The Correct Option is A

We are given the equation: \[ F = 6\pi \eta x \] where \( F \) is force, \( \eta \) is viscosity, and \( x \) is the quantity we need to find the dimensions for. We know the dimensional formula for force \( F \) is: \[ [F] = [M L T^{-2}] \] The dimensional formula for viscosity \( \eta \) is: \[ [\eta] = [M L^{-1} T^{-1}] \] Now, let the dimensional formula of \( x \) be \( [x] = [M^a L^b T^c] \). 

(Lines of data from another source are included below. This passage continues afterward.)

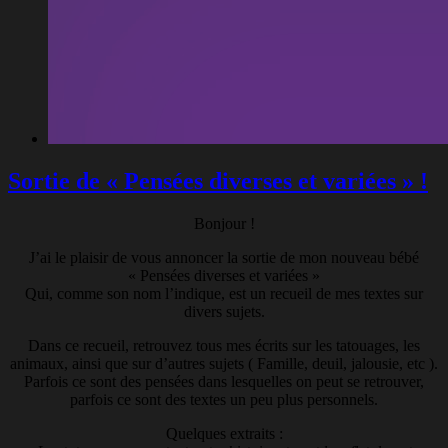
Sortie de « Pensées diverses et variées » !
Bonjour !
J’ai le plaisir de vous annoncer la sortie de mon nouveau bébé
« Pensées diverses et variées »
Qui, comme son nom l’indique, est un recueil de mes textes sur
divers sujets.
Dans ce recueil, retrouvez tous mes écrits sur les tatouages, les
animaux, ainsi que sur d’autres sujets ( Famille, deuil, jalousie, etc ).
Parfois ce sont des pensées dans lesquelles on peut se retrouver,
parfois ce sont des textes un peu plus personnels.
Quelques extraits :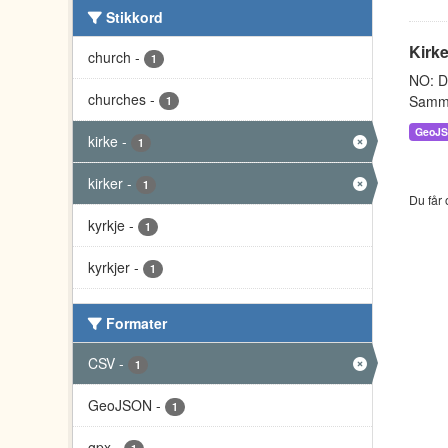
Stikkord
Kirke
church
-
1
NO: Da
churches
-
Sammen
1
GeoJ
kirke
-
1
kirker
-
1
Du får 
kyrkje
-
1
kyrkjer
-
1
Formater
CSV
-
1
GeoJSON
-
1
gpx
-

Using the given equation: \[ [M L T^{-2}] = [M L^{-1} T^{-1}] [M^a L^b T^c] \] Equating the powers of \( M \), \( L \), and \( T \) on both sides, we get the following system of equations: \[ M: 1 = 1 + a \] \[ L: 1 = -1 + b \] \[ T: -2 = -1 + c \] Solving these equations: - From \( M: 1 = 1 + a \), we get \( a = 0 \) 
- From \( L: 1 = -1 + b \), we get \( b = 2 \) 
- From \( T: -2 = -1 + c \), we get \( c = -1 \) 
Therefore, the dimensional formula for \( x \) is: \[ [x] = [M^1 L^1 T^{-1}] \] 
Thus, the correct answer is \( [M^1 L^1 T^{-1]} \).